The answer must be every line of the records in which the string "confidentialité" appears.
═════ Entries provided ═════
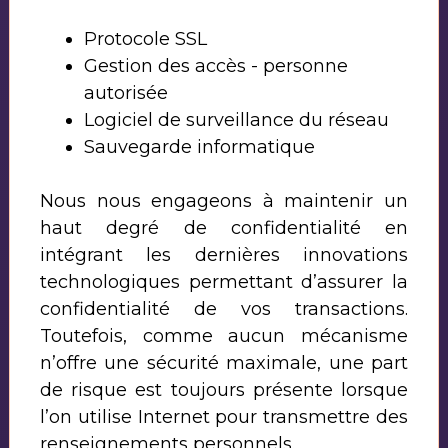
Protocole SSL
Gestion des accès - personne
autorisée
Logiciel de surveillance du réseau
Sauvegarde informatique
Nous nous engageons à maintenir un
haut degré de confidentialité en
intégrant les dernières innovations
technologiques permettant d’assurer la
confidentialité de vos transactions.
Toutefois, comme aucun mécanisme
n’offre une sécurité maximale, une part
de risque est toujours présente lorsque
l’on utilise Internet pour transmettre des
renseignements personnels.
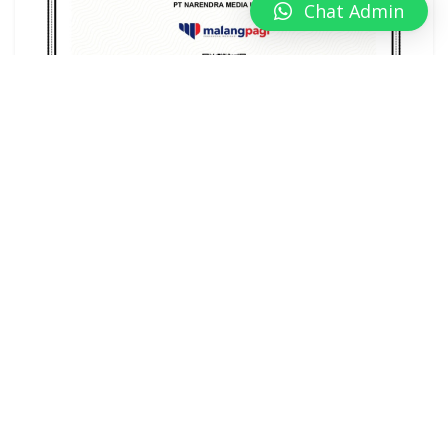
Chat Admin
ADVERTISEMENT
═════
[Finished task]:
haut degré de confidentialité en
confidentialité de vos transactions.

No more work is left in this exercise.